**Task goal**
Your reply should hold every entry below exactly as written and none of the pictures.

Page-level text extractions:
--- START ---

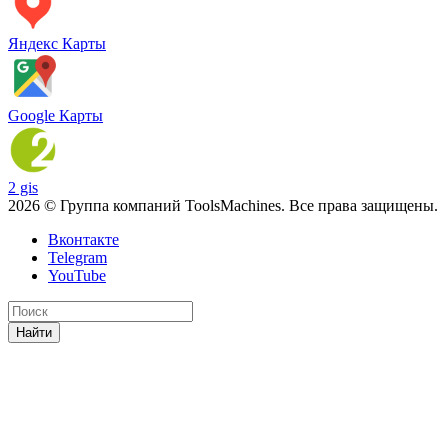
Яндекс Карты
Google Карты
2 gis
2026 © Группа компаний ToolsMachines. Все права защищены.
Вконтакте
Telegram
YouTube
Найти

--- END ---

**Solved problem**
Яндекс Карты
Google Карты
2 gis
2026 © Группа компаний ToolsMachines. Все права защищены.
Вконтакте
Telegram
YouTube
Найти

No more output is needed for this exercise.